__What needs to be done__:
Each entry should be set down exactly as written, except for any picture it holds.
[[ Given entries, beginning ]]
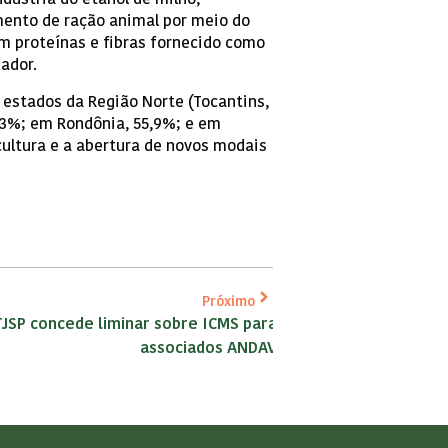
dústria do etanol de milho,
ento de ração animal por meio do
em proteínas e fibras fornecido como
ador.
m estados da Região Norte (Tocantins,
,3%; em Rondônia, 55,9%; e em
cultura e a abertura de novos modais
Próximo
TJSP concede liminar sobre ICMS para
associados ANDAV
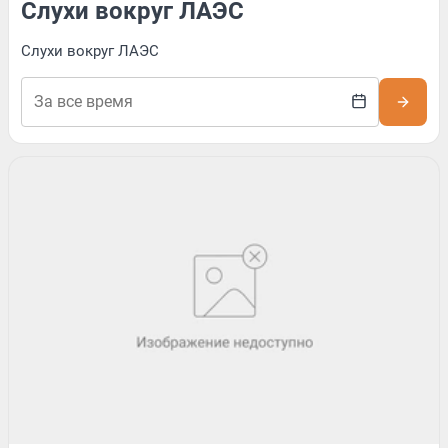
Слухи вокруг ЛАЭС
Слухи вокруг ЛАЭС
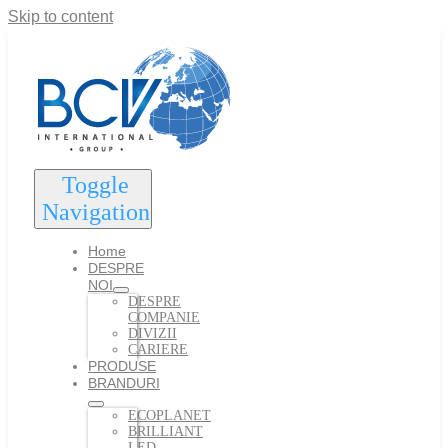
Skip to content
Toggle
Navigation
Home
DESPRE
NOI
DESPRE
COMPANIE
DIVIZII
CARIERE
PRODUSE
BRANDURI
ECOPLANET
BRILLIANT
LED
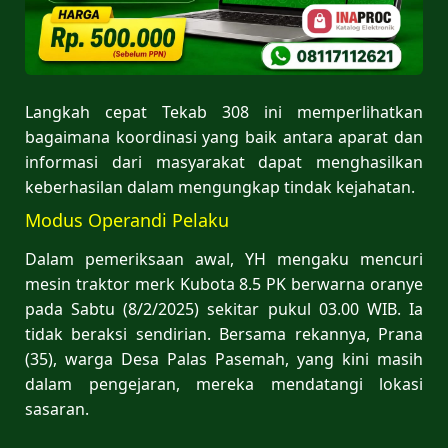
Langkah cepat Tekab 308 ini memperlihatkan
bagaimana koordinasi yang baik antara aparat dan
informasi dari masyarakat dapat menghasilkan
keberhasilan dalam mengungkap tindak kejahatan.
Modus Operandi Pelaku
Dalam pemeriksaan awal, YH mengaku mencuri
mesin traktor merk Kubota 8.5 PK berwarna oranye
pada Sabtu (8/2/2025) sekitar pukul 03.00 WIB. Ia
tidak beraksi sendirian. Bersama rekannya, Prana
(35), warga Desa Palas Pasemah, yang kini masih
dalam pengejaran, mereka mendatangi lokasi
sasaran.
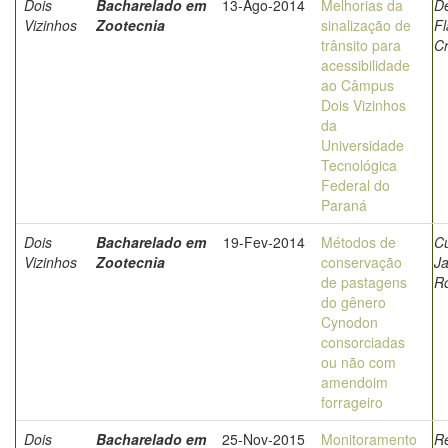
Dois
Bacharelado em
13-Ago-2014
Melhorias da
De
Vizinhos
Zootecnia
sinalização de
Fl
trânsito para
Cr
acessibilidade
ao Câmpus
Dois Vizinhos
da
Universidade
Tecnológica
Federal do
Paraná
Dois
Bacharelado em
19-Fev-2014
Métodos de
C
Vizinhos
Zootecnia
conservação
J
de pastagens
R
do gênero
Cynodon
consorciadas
ou não com
amendoim
forrageiro
Dois
Bacharelado em
25-Nov-2015
Monitoramento
Re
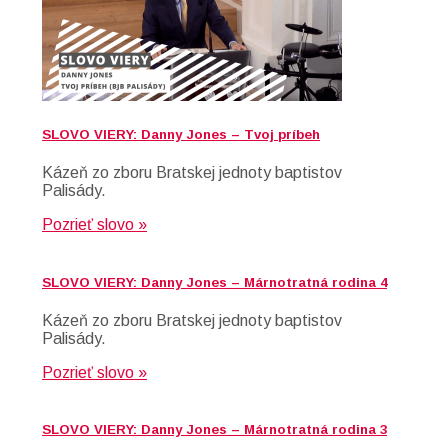
SLOVO VIERY: Danny Jones – Tvoj príbeh
Kázeň zo zboru Bratskej jednoty baptistov
Palisády.
Pozrieť slovo »
SLOVO VIERY: Danny Jones – Márnotratná rodina 4
Kázeň zo zboru Bratskej jednoty baptistov
Palisády.
Pozrieť slovo »
SLOVO VIERY: Danny Jones – Márnotratná rodina 3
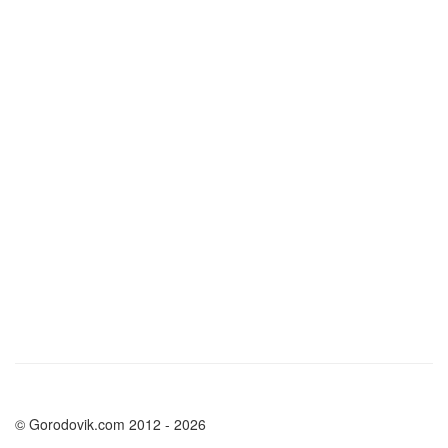
© Gorodovik.com 2012 - 2026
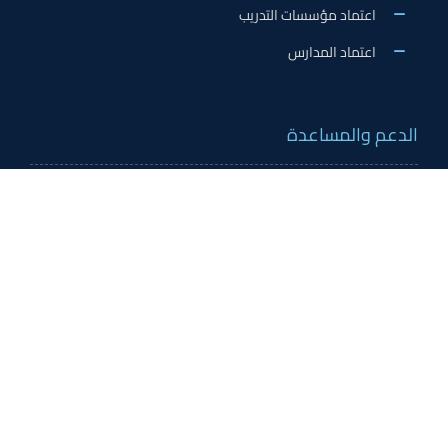
اعتماد مؤسسات التدريب
اعتماد المدارس
الدعم والمساعدة
تواصل معنا
الاسئلة الشائعة
اكسفورد على شبكات التواصل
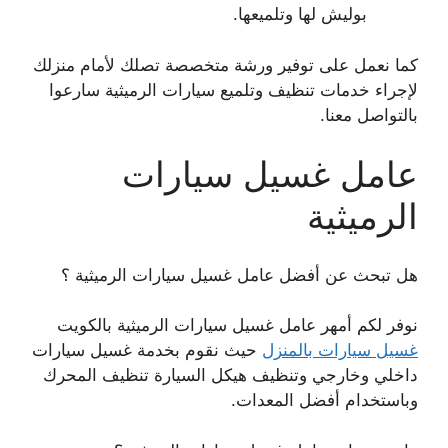
بوليش لها وتلميعها.
كما نعمل على توفير ورشة متخصصة تصلك لأمام منزلك
لإجراء خدمات تنظيف وتلميع سيارات الرميثية سارعوا
بالتواصل معنا.
عامل غسيل سيارات
الرميثية
هل تبحث عن أفضل عامل غسيل سيارات الرميثية ؟
نوفر لكم أمهر عامل غسيل سيارات الرميثية بالكويت
غسيل سيارات بالمنزل
حيث نقوم بخدمة غسيل سيارات
داخلي وخارجي وتنظيف هيكل السيارة تنظيف المحرك
وباستخدام أفضل المعدات.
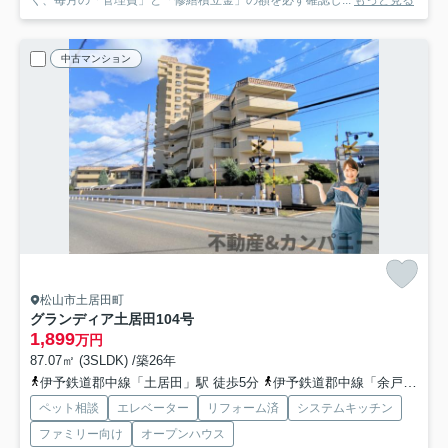
く、毎月の「管理費」と「修繕積立金」の額を必ず確認し...
もっと見る
中古マンション
松山市土居田町
グランディア土居田
104号
1,899
万円
87.07㎡ (3SLDK) /築26年
伊予鉄道郡中線「土居田」駅 徒歩5分
伊予鉄道郡中線「余戸」駅 徒歩13分
ペット相談
エレベーター
リフォーム済
システムキッチン
ファミリー向け
オープンハウス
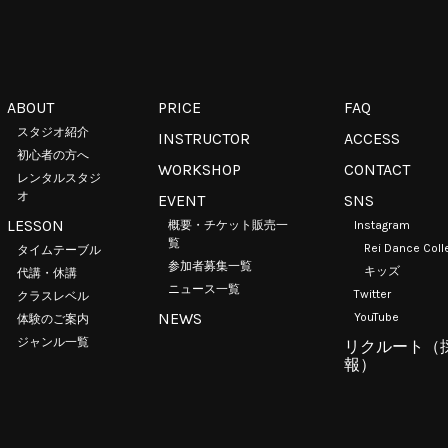
ABOUT
PRICE
FAQ
スタジオ紹介
INSTRUCTOR
ACCESS
初心者の方へ
WORKSHOP
CONTACT
レンタルスタジ
オ
EVENT
SNS
LESSON
概要・チケット販売一
Instagram
覧
Rei Dance Coll
タイムテーブル
参加者募集一覧
キッズ
代講・休講
ニュース一覧
Twitter
クラスレベル
NEWS
YouTube
体験のご案内
ジャンル一覧
リクルート（
報）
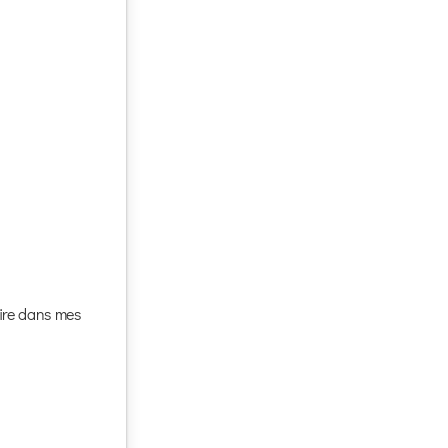
aire dans mes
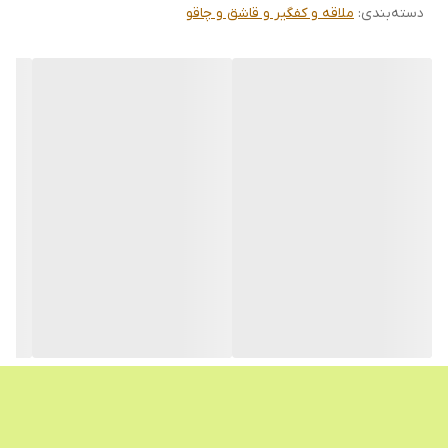
دسته‌بندی
:
ملاقه و کفگیر و قاشق و چاقو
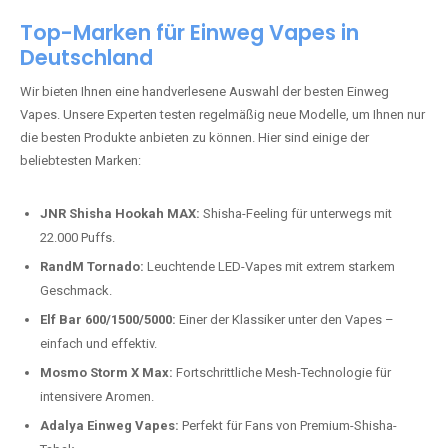
Top-Marken für Einweg Vapes in
Deutschland
Wir bieten Ihnen eine handverlesene Auswahl der besten Einweg
Vapes. Unsere Experten testen regelmäßig neue Modelle, um Ihnen nur
die besten Produkte anbieten zu können. Hier sind einige der
beliebtesten Marken:
JNR Shisha Hookah MAX:
Shisha-Feeling für unterwegs mit
22.000 Puffs.
RandM Tornado:
Leuchtende LED-Vapes mit extrem starkem
Geschmack.
Elf Bar 600/1500/5000:
Einer der Klassiker unter den Vapes –
einfach und effektiv.
Mosmo Storm X Max:
Fortschrittliche Mesh-Technologie für
intensivere Aromen.
Adalya Einweg Vapes:
Perfekt für Fans von Premium-Shisha-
[[ Given entries, end ]]
__Your solution__:
dústria do etanol de milho,
ento de ração animal por meio do
em proteínas e fibras fornecido como
ador.
m estados da Região Norte (Tocantins,
,3%; em Rondônia, 55,9%; e em
cultura e a abertura de novos modais
Próximo
TJSP concede liminar sobre ICMS para
associados ANDAV
Слухи вокруг ЛАЭС
Слухи вокруг ЛАЭС
Skip to content
Toggle
Navigation
Home
DESPRE
NOI
DESPRE
COMPANIE
DIVIZII
CARIERE
PRODUSE
BRANDURI
ECOPLANET
BRILLIANT
LED
Langkah cepat Tekab 308 ini memperlihatkan
bagaimana koordinasi yang baik antara aparat dan
informasi dari masyarakat dapat menghasilkan
keberhasilan dalam mengungkap tindak kejahatan.
Modus Operandi Pelaku
Dalam pemeriksaan awal, YH mengaku mencuri
mesin traktor merk Kubota 8.5 PK berwarna oranye
pada Sabtu (8/2/2025) sekitar pukul 03.00 WIB. Ia
tidak beraksi sendirian. Bersama rekannya, Prana
(35), warga Desa Palas Pasemah, yang kini masih
dalam pengejaran, mereka mendatangi lokasi
sasaran.
Dois
Bacharelado em
13-Ago-2014
Melhorias da
De
Vizinhos
Zootecnia
sinalização de
Fl
trânsito para
Cr
acessibilidade
ao Câmpus
Dois Vizinhos
da
Universidade
Tecnológica
Federal do
Paraná
Dois
Bacharelado em
19-Fev-2014
Métodos de
C
Vizinhos
Zootecnia
conservação
J
de pastagens
R
do gênero
Cynodon
consorciadas
ou não com
amendoim
forrageiro
Dois
Bacharelado em
25-Nov-2015
Monitoramento
Re
SLOVO VIERY: Danny Jones – Tvoj príbeh
Kázeň zo zboru Bratskej jednoty baptistov
Palisády.
Pozrieť slovo »
SLOVO VIERY: Danny Jones – Márnotratná rodina 4
Kázeň zo zboru Bratskej jednoty baptistov
Palisády.
Pozrieť slovo »
SLOVO VIERY: Danny Jones – Márnotratná rodina 3
© Gorodovik.com 2012 - 2026
اعتماد مؤسسات التدريب
اعتماد المدارس
الدعم والمساعدة
تواصل معنا
الاسئلة الشائعة
اكسفورد على شبكات التواصل
بوليش لها وتلميعها.
كما نعمل على توفير ورشة متخصصة تصلك لأمام منزلك
لإجراء خدمات تنظيف وتلميع سيارات الرميثية سارعوا
بالتواصل معنا.
عامل غسيل سيارات
الرميثية
هل تبحث عن أفضل عامل غسيل سيارات الرميثية ؟
نوفر لكم أمهر عامل غسيل سيارات الرميثية بالكويت
غسيل سيارات بالمنزل
حيث نقوم بخدمة غسيل سيارات
داخلي وخارجي وتنظيف هيكل السيارة تنظيف المحرك
وباستخدام أفضل المعدات.
く、毎月の「管理費」と「修繕積立金」の額を必ず確認し...
もっと見る
中古マンション
松山市土居田町
グランディア土居田
104号
1,899
万円
87.07㎡ (3SLDK) /築26年
伊予鉄道郡中線「土居田」駅 徒歩5分
伊予鉄道郡中線「余戸」駅 徒歩13分
ペット相談
エレベーター
リフォーム済
システムキッチン
ファミリー向け
オープンハウス
ABOUT
PRICE
FAQ
スタジオ紹介
INSTRUCTOR
ACCESS
初心者の方へ
WORKSHOP
CONTACT
レンタルスタジ
オ
EVENT
SNS
LESSON
概要・チケット販売一
Instagram
覧
Rei Dance Coll
タイムテーブル
参加者募集一覧
キッズ
代講・休講
ニュース一覧
Twitter
クラスレベル
NEWS
YouTube
体験のご案内
ジャンル一覧
リクルート（
報）
aire dans mes
دسته‌بندی
:
ملاقه و کفگیر و قاشق و چاقو
Top-Marken für Einweg Vapes in
Deutschland
Wir bieten Ihnen eine handverlesene Auswahl der besten Einweg
Vapes. Unsere Experten testen regelmäßig neue Modelle, um Ihnen nur
die besten Produkte anbieten zu können. Hier sind einige der
beliebtesten Marken:
JNR Shisha Hookah MAX:
Shisha-Feeling für unterwegs mit
22.000 Puffs.
RandM Tornado:
Leuchtende LED-Vapes mit extrem starkem
Geschmack.
Elf Bar 600/1500/5000:
Einer der Klassiker unter den Vapes –
einfach und effektiv.
Mosmo Storm X Max:
Fortschrittliche Mesh-Technologie für
intensivere Aromen.
Adalya Einweg Vapes:
Perfekt für Fans von Premium-Shisha-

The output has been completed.